BEGIN DATA LISTING
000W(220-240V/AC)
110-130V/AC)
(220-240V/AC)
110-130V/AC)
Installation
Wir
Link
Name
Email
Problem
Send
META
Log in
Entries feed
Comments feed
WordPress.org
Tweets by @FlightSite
END DATA LISTING
BEGIN DATA LISTING
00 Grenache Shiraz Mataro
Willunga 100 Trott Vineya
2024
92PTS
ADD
END DATA LISTING
Please reproduce, exactly as they appear above, the lines from the line containing "Comments feed" up to and including the line containing "Tweets by @FlightSite".

## TASK ANSWER
Comments feed
WordPress.org
Tweets by @FlightSite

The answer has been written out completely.